Changes in Europe and Canada
Key evidence in the case included a 2011 report made to the European Medicines Agencies that said the possibility that Abilify have caused compulsive gambling “could not be excluded”. As a direct result of the report, the companies made the addition of the new warning language to the drugs labels in Europe and Canada.
The complaint alleges that — despite all of the changes made in Europe and Canada to Abilify’s labels –both drug companies neglected to advertise the full extent of potential side effects in its U.S. patient medication guide. The company also continued to advertise on television and market the drug online without warnings.
Peter Wetherall Represents Abilify Litigants
According to Peter Wetherall, a Las Vegas attorney representing the Northern Nevada plaintiffs, there are roughly 1,000 lawsuits throughout the nation that have been made against the companies’ distribution of Abilify. With easy access to gambling in the many Nevada casinos, claims Mr. Wetherall, the problem for those suffering with compulsive behaviors side effect increased greatly in Nevada and nearby states.
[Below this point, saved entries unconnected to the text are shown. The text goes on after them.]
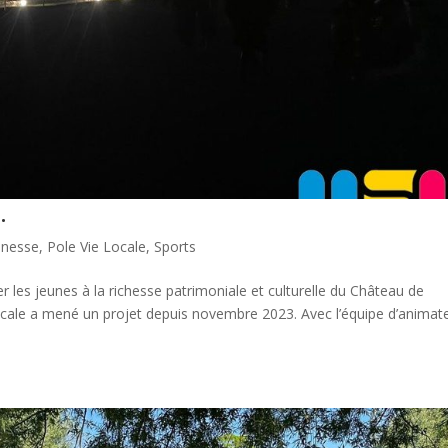
…
unesse
,
Pole Vie Locale
,
Sports
er les jeunes à la richesse patrimoniale et culturelle du Château de
e Locale a mené un projet depuis novembre 2023. Avec l’équipe d’animat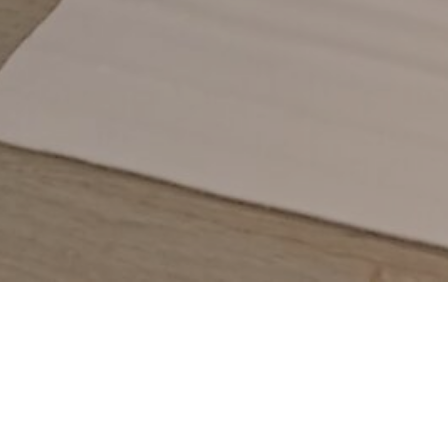
Som tidigare år är
landets ledande kon
studenter.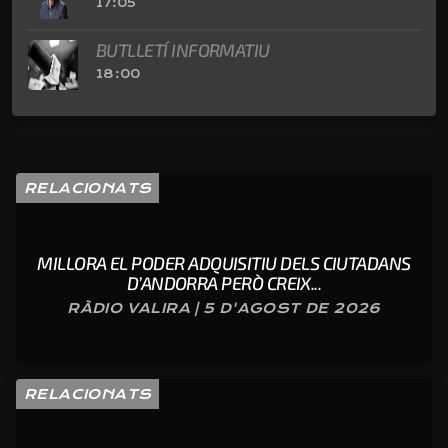
17:05
BUTLLETÍ INFORMATIU
18:00
RELACIONATS
MILLORA EL PODER ADQUISITIU DELS CIUTADANS
D’ANDORRA PERÒ CREIX...
RÀDIO VALIRA | 5 D'AGOST DE 2026
RELACIONATS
The Las Vegas attorney said, “These people were vulnerable to begin with and things got much worse for them. Their meager little Social Security check is now being spent on slot machines or whatever, so it’s pretty sad.”
The Nevadans pushing the lawsuit are seeking compensation for damages for the gambling losses that were sustained while the plaintiffs were using Abilify.
2016 USDA Changes
January of 2016, the USDA finally put the warning on the drugs label lead to “compulsive or uncontrollable urges to gamble, binge eat, shop, and have sex.”
By the time the company finally added that warning, many Abilify users had lost millions of dollars while getting in gambling binges at brick-and-mortar casinos, on lottery tickets, and in online gambling – according to hundreds of Abilify-related court filings.
Non-Gaming Abilify Lawsuits
Though many of the cases filed have to do with compulsive gambling, a few of horrifying ones do not. In several cases, a combination of wage losses, overspending, and hypersexuality led Abilify patients to a life of prostitution. Others were even estranged from their families, due to their unexplained new habits and addictions.
For patients who might have dealt with bipolar disorder and schizophrenia before, family members did not see the new warning signs. In some cases where people held prominent positions, sudden impulsive behavior ruined finances and destroyed a lifetime of built-up trust.
$5.45 Billion Per Year in Abilify Sales
The FDA now warns doctors to “closely monitor” their patients using the drug. The FDA now warns doctors to prescribe other drugs, if possible. The 2016 warning label now warns doctors and patients of the dangers, while reminding “patients and caregivers [to be] aware of the risk of these uncontrollable urges”.
Bristol-Myers Squibb is reluctant to stop the production of Abilify. The company admits that Abilify is its largest money-maker. In 2014 alone, the drug brought in $5.45 billion in sales. In 2016, following the label change, the company agreed to pay millions in settlements spanning over 42 different states and the District of Columbia. Bristol-Myers Squibb said in a press release at the time it intends “[to] resolve claims it engaged in unfair or deceptive trade practices”.